Top of MATERIAL FOR THIS EXERCISE

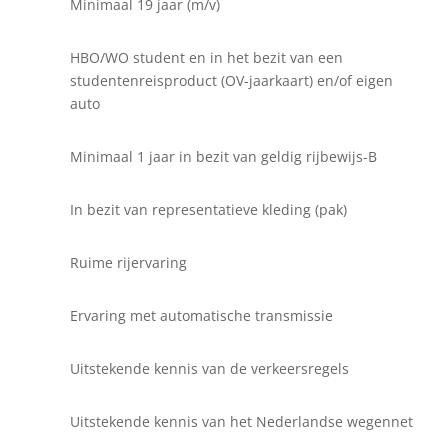
Minimaal 19 jaar (m/v)
HBO/WO student en in het bezit van een
studentenreisproduct (OV-jaarkaart) en/of eigen
auto
Minimaal 1 jaar in bezit van geldig rijbewijs-B
In bezit van representatieve kleding (pak)
Ruime rijervaring
Ervaring met automatische transmissie
Uitstekende kennis van de verkeersregels
Uitstekende kennis van het Nederlandse wegennet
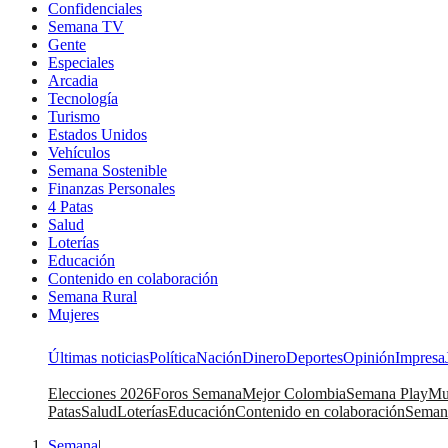
Confidenciales
Semana TV
Gente
Especiales
Arcadia
Tecnología
Turismo
Estados Unidos
Vehículos
Semana Sostenible
Finanzas Personales
4 Patas
Salud
Loterías
Educación
Contenido en colaboración
Semana Rural
Mujeres
Últimas noticias
Política
Nación
Dinero
Deportes
Opinión
Impresa
Elecciones 2026
Foros Semana
Mejor Colombia
Semana Play
Mu
Patas
Salud
Loterías
Educación
Contenido en colaboración
Seman
Semana
|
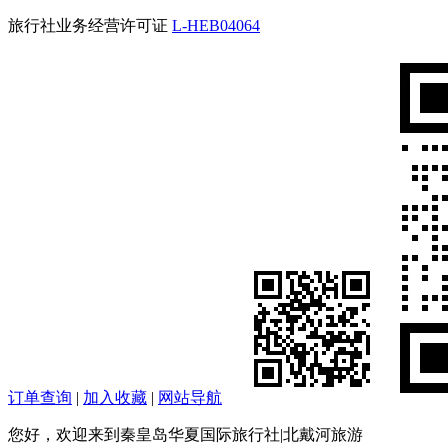
旅行社业务经营许可证
L-HEB04064
订单查询
|
加入收藏
|
网站导航
您好，欢迎来到秦皇岛华夏国际旅行社|北戴河旅游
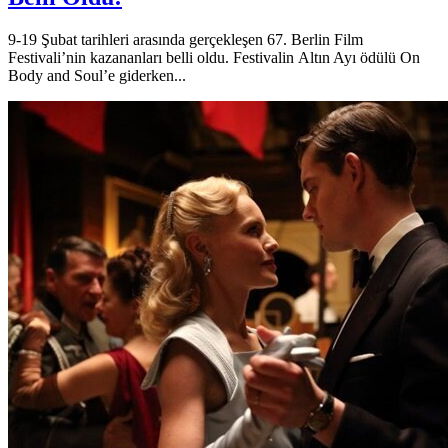
9-19 Şubat tarihleri arasında gerçekleşen 67. Berlin Film
Festivali’nin kazananları belli oldu. Festivalin Altın Ayı ödülü On
Body and Soul’e giderken...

Bottom of MATERIAL FOR THIS EXERCISE

• TRY IT: Using the data above, say how many lines include "Uitstekende". No other reply is needed.

• ANSWER SECTION: 2